TRY IT: The word "крыла" marks the lines to copy; find all of them in the entries below.
---- SOURCE INFORMATION
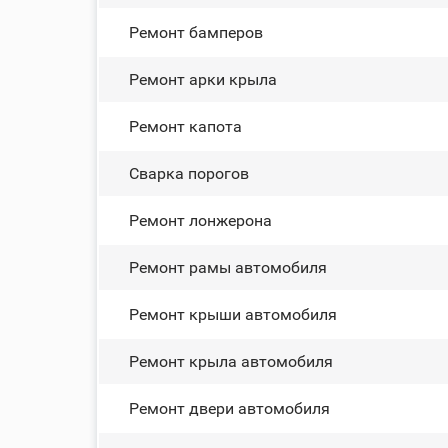
Ремонт бамперов
Ремонт арки крыла
Ремонт капота
Сварка порогов
Ремонт лонжерона
Ремонт рамы автомобиля
Ремонт крыши автомобиля
Ремонт крыла автомобиля
Ремонт двери автомобиля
--------
REPLY TO THE EXERCISE:
Ремонт арки крыла
Ремонт крыла автомобиля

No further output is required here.